→ **Task brief**:
From the line with "駒ヶ根市立赤穂小学校校庭" to the final line of the records, every line is to be duplicated exactly, both of those lines included.

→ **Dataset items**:
Start of Block

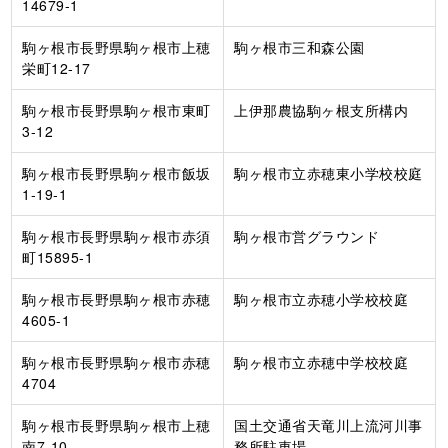
14679-1
駒ヶ根市長野県駒ヶ根市上穂
駒ヶ根市三和森公園
栄町12-17
駒ヶ根市長野県駒ヶ根市東町
上伊那農協駒ヶ根支所構内
3-12
駒ヶ根市長野県駒ヶ根市飯坂
駒ヶ根市立赤穂東小学校校庭
1-19-1
駒ヶ根市長野県駒ヶ根市赤須
駒ヶ根市営グラウンド
町15895-1
駒ヶ根市長野県駒ヶ根市赤穂
駒ヶ根市立赤穂小学校校庭
4605-1
駒ヶ根市長野県駒ヶ根市赤穂
駒ヶ根市立赤穂中学校校庭
4704
駒ヶ根市長野県駒ヶ根市上穂
国土交通省天竜川上流河川事
南7-10
務所駐車場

End of Block

→ **Exercise response**:
駒ヶ根市立赤穂小学校校庭
4605-1
駒ヶ根市長野県駒ヶ根市赤穂
駒ヶ根市立赤穂中学校校庭
4704
駒ヶ根市長野県駒ヶ根市上穂
国土交通省天竜川上流河川事
南7-10
務所駐車場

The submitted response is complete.